Nella parte riguardante l’Italia siamo di fronte a una serie incredibile di luoghi comuni (alcuni assolutamente reali eh! Come ad esempio quelli sulle Poste Italiane!) riguardo noi italiani: praticamente o ciccioni mangiapasta o divinità romane dedite al sesso libero. A parte qualche accenno alla storia del nostro Paese si parla essenzialmente di cibo e di quanto posso essere soddisfacente e quanto più vicino al concetto del “piacere” mangiare bene, senza limiti e senza sensi di colpa.

Segue un viaggio in India, tutto all’interno di una specie di centro di meditazione per turisti. E’ questa la parte più noiosa e difficile del libro: si passa da una donna disperata perché non riesce a meditare a una che non fa altro che praticare yoga e mangiare cibo vegetariano per raggiungere Dio.

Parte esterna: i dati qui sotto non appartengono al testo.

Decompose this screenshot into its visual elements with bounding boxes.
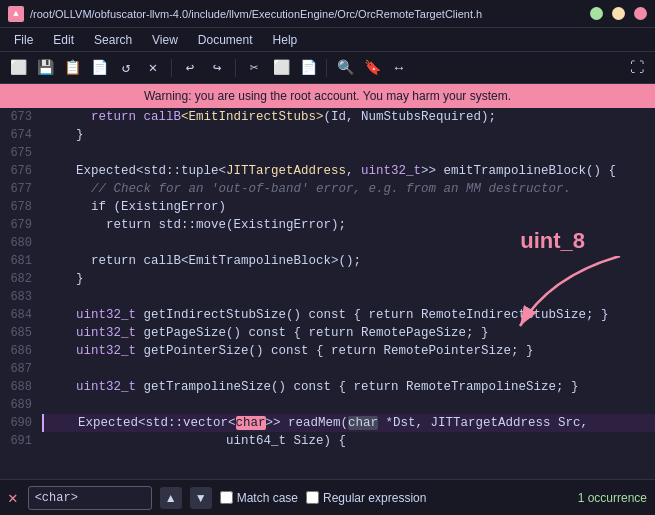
warning-bar: Warning: you are using the root account.…	[0, 84, 655, 108]
table-row: 685 uint32_t getPageSize() const { retur…	[0, 324, 655, 342]
table-row: 682 }	[0, 270, 655, 288]
table-row: 675	[0, 144, 655, 162]
new-button[interactable]: ⬜	[6, 56, 30, 80]
table-row: 677 // Check for an 'out-of-band' error,…	[0, 180, 655, 198]
line-content: }	[42, 126, 655, 144]
line-content	[42, 360, 655, 378]
toolbar-sep-3	[326, 59, 327, 77]
menu-help[interactable]: Help	[265, 31, 306, 49]
menu-document[interactable]: Document	[190, 31, 261, 49]
line-content: return std::move(ExistingError);	[42, 216, 655, 234]
line-content: if (ExistingError)	[42, 198, 655, 216]
table-row: 688 uint32_t getTrampolineSize() const {…	[0, 378, 655, 396]
code-lines: 673 return callB<EmitIndirectStubs>(Id, …	[0, 108, 655, 450]
find-result: 1 occurrence	[578, 491, 647, 505]
line-number: 685	[0, 324, 42, 342]
table-row: 674 }	[0, 126, 655, 144]
line-content	[42, 234, 655, 252]
table-row: 680	[0, 234, 655, 252]
find-next-button[interactable]: ▼	[190, 487, 212, 509]
toolbar-sep-2	[235, 59, 236, 77]
cut-button[interactable]: ✂	[242, 56, 266, 80]
close-doc-button[interactable]: ✕	[141, 56, 165, 80]
find-input[interactable]	[35, 491, 145, 505]
table-row: 690 Expected<std::vector<char>> readMem(…	[0, 414, 655, 432]
redo-button[interactable]: ↪	[205, 56, 229, 80]
find-input-wrap	[28, 486, 152, 510]
search-button[interactable]: 🔍	[333, 56, 357, 80]
line-content	[42, 144, 655, 162]
table-row: 679 return std::move(ExistingError);	[0, 216, 655, 234]
line-number: 679	[0, 216, 42, 234]
table-row: 676 Expected<std::tuple<JITTargetAddress…	[0, 162, 655, 180]
match-case-option[interactable]: Match case	[220, 491, 298, 505]
find-bar: ✕ ▲ ▼ Match case Regular expression 1 oc…	[0, 479, 655, 515]
line-number: 688	[0, 378, 42, 396]
line-content	[42, 396, 655, 414]
line-number: 678	[0, 198, 42, 216]
match-case-checkbox[interactable]	[220, 491, 233, 504]
regex-label: Regular expression	[323, 491, 426, 505]
line-content: uint32_t getTrampolineSize() const { ret…	[42, 378, 655, 396]
match-case-label: Match case	[237, 491, 298, 505]
table-row: 689	[0, 396, 655, 414]
save-button[interactable]: 💾	[33, 56, 57, 80]
table-row: 687	[0, 360, 655, 378]
line-number: 674	[0, 126, 42, 144]
app-icon: ▲	[8, 6, 24, 22]
close-button[interactable]	[634, 7, 647, 20]
toolbar-sep-1	[171, 59, 172, 77]
line-number: 681	[0, 252, 42, 270]
title-bar: ▲ /root/OLLVM/obfuscator-llvm-4.0/includ…	[0, 0, 655, 28]
line-content: }	[42, 270, 655, 288]
line-content: Expected<std::tuple<JITTargetAddress, ui…	[42, 162, 655, 180]
paste-button[interactable]: 📄	[296, 56, 320, 80]
regex-checkbox[interactable]	[306, 491, 319, 504]
line-content: // Check for an 'out-of-band' error, e.g…	[42, 180, 655, 198]
line-number: 684	[0, 306, 42, 324]
line-number: 690	[0, 414, 42, 432]
table-row: 686 uint32_t getPointerSize() const { re…	[0, 342, 655, 360]
bookmarks-button[interactable]: 🔖	[360, 56, 384, 80]
line-number: 673	[0, 108, 42, 126]
menu-bar: File Edit Search View Document Help	[0, 28, 655, 52]
maximize-button[interactable]	[612, 7, 625, 20]
code-editor[interactable]: 673 return callB<EmitIndirectStubs>(Id, …	[0, 108, 655, 479]
line-content: uint32_t getPageSize() const { return Re…	[42, 324, 655, 342]
table-row: 691 uint64_t Size) {	[0, 432, 655, 450]
table-row: 683	[0, 288, 655, 306]
line-number: 682	[0, 270, 42, 288]
minimize-button[interactable]	[590, 7, 603, 20]
line-content: uint32_t getPointerSize() const { return…	[42, 342, 655, 360]
warning-text: Warning: you are using the root account.…	[144, 89, 511, 103]
line-number: 691	[0, 432, 42, 450]
menu-file[interactable]: File	[6, 31, 41, 49]
menu-view[interactable]: View	[144, 31, 186, 49]
line-number: 689	[0, 396, 42, 414]
menu-search[interactable]: Search	[86, 31, 140, 49]
line-content: uint64_t Size) {	[42, 432, 655, 450]
line-number: 680	[0, 234, 42, 252]
regex-option[interactable]: Regular expression	[306, 491, 426, 505]
line-number: 683	[0, 288, 42, 306]
line-number: 687	[0, 360, 42, 378]
line-content	[42, 288, 655, 306]
table-row: 673 return callB<EmitIndirectStubs>(Id, …	[0, 108, 655, 126]
table-row: 684 uint32_t getIndirectStubSize() const…	[0, 306, 655, 324]
replace-button[interactable]: ↔	[387, 56, 411, 80]
line-content: return callB<EmitTrampolineBlock>();	[42, 252, 655, 270]
line-content: uint32_t getIndirectStubSize() const { r…	[42, 306, 655, 324]
menu-edit[interactable]: Edit	[45, 31, 82, 49]
line-number: 676	[0, 162, 42, 180]
find-prev-button[interactable]: ▲	[160, 487, 182, 509]
table-row: 678 if (ExistingError)	[0, 198, 655, 216]
fullscreen-button[interactable]: ⛶	[625, 56, 649, 80]
reload-button[interactable]: ↺	[114, 56, 138, 80]
save-as-button[interactable]: 📋	[60, 56, 84, 80]
toolbar: ⬜ 💾 📋 📄 ↺ ✕ ↩ ↪ ✂ ⬜ 📄 🔍 🔖 ↔ ⛶	[0, 52, 655, 84]
copy-button[interactable]: ⬜	[269, 56, 293, 80]
save-all-button[interactable]: 📄	[87, 56, 111, 80]
undo-button[interactable]: ↩	[178, 56, 202, 80]
find-close-button[interactable]: ✕	[8, 488, 18, 508]
line-number: 677	[0, 180, 42, 198]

Si arriva infine a Bali, la parte forse più accettabile di tutto il libro, in cui la protagonista finalmente trova l’amore e mette un po’ da parte tutta la spiritualità dell’India (bella eh per carità, ma che palle dopo un po’!).

Ammiro lo sforzo introspettivo dell’autrice che è riuscita a raccontarsi nei minimi particolari in una sorta di diario di viaggio e mi piace pensare che un viaggio possa rappresentare la soluzione ai propri problemi interiori. Devo però ammettere che a lungo andare leggere di questa signora che si piange addosso per un matrimonio fallito, che si considera una poveraccia ma può permettersi di vivere in viaggio per un anno senza fare nulla, che si considera vecchia a 35 anni e sembra che le interessi solo essere compiaciuta, a lungo andare è stancante.

Voto: ★★★✰✰       [sarebbe più un due e mezzo]

Guarda, gli uccelli non precipitano dal cielo, gli alberi non avvizziscono e non muoiono, i fiumi non scorrono rossi di sangue. La vita continua ad andare avanti. Persino le Poste Italiane continueranno ad arrancare, anche senza di te.